See you on the flip side

Friday, my blog will be transferred to a different host. The way my brother explains it to me, visitors living in Nashville may or may not see any new posts before those living in Abu Dhabi. Something about computers propagating or stars aligning or something like that. To tell the truth, after he said, “We’re gonna make the change on Thursday night…” all I really heard was “blah, blah, blah… import posts… blah, blah, blah… you can post again.”

I guess I should have paid better attention.

Anyway, you won’t notice anything but I won’t be where you think I am for a day or so. I think he said we’ll close comments too so you may not be able to wish me well. I know you’ll be thinking it though… because we’re close like that.

Just think, after today, you won’t have to worry about me running out of bandwidth ever again!

You weren’t worried about that at all, were you?

Oh well. See you soon.

April 1, 2008

Free Will Sucks

As a person who holds two degrees in psychology, I have watched with interest how the twins develop over time. It amazes me that they have gone from a virtual Tabula Rasa to full-fledged toddlerhood. In fact, if we were to believe Erick Erickson’s Eight Stages of Psychosocial development, they are right now developing their concept of Free Will and it’s been fun watching it bloom.

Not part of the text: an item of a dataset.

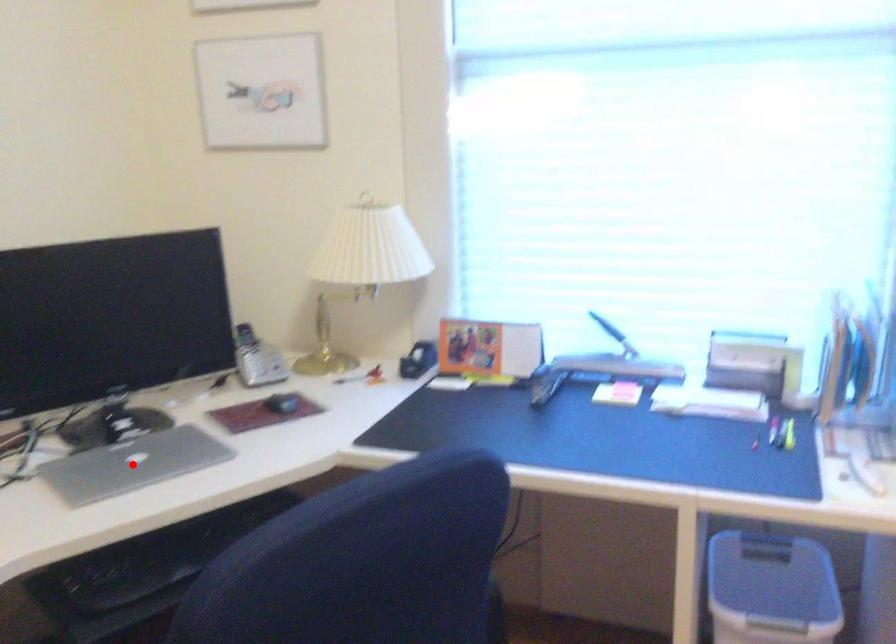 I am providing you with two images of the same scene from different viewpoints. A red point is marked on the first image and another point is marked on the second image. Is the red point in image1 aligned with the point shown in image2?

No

Of course, when I say “fun” I mean HEAD SPLITTING, CHEST TIGHTENING, HELL.

Instantly, it seems, my well-behaved, adorable little twins who would listen to just about anything I said, have suddenly realized they have… choices.

And I’ll be damned if those choices seem to always be something other than what I would have chose.

In a one hour time-frame from when I got home tonight until I finally wrestled them into bed, I had to put up with the following:

-Threw her whole plate of food on the floor because she didn’t want it.
-After putting food back on plate and putting it in front of her, she ate it. But only with ketchup.
-Refused to open her mouth while attempting to brush her teeth.
-Closed bathroom door and tried to keep me from coming in. Luckily I outweigh her by about 150 pounds.
-Decided she didn’t want to stand on her pink stool to brush her teeth and picked it up and threw it into the hall.


-Refused to say “thank you” to his sister when she shared her french fries with him. Had fries taken away until he reluctantly said “tanku” as fast as humanly possible.
-Pushed Swee’Pea and refused to say he was sorry. I had to use the “I’ll count to three…” tool.
-Kept turning light in bathroom off and on while I was attempting to shove a tooth brush in his sister’s closed mouth.
-Ventured into the “off limits” laundry room and closed the door while I was distracted by his sister.
-Refused to stand on his own bathroom stool. Pissed off Swee’Pea by standing on hers.
-Started to cry when I told him he couldn’t wear his Lightning McQueen pajama top to daycare tomorrow for the second time in two days.

And I’m sure there’s more that I have subconsciously blocked from my memory. It’s days like these that I want to call up the OBGYN that delivered the twins and ask him what his return policy is. I’m pretty sure my insurance covers the extended warranty.

*My Beautiful Wife normally tag teams with me and we tackle them one-on-one but tonight she was suffering from the same cold the twins passed onto us this past weekend. Since I have many night time functions now with my new job, I definitely owed her one (and probably many more).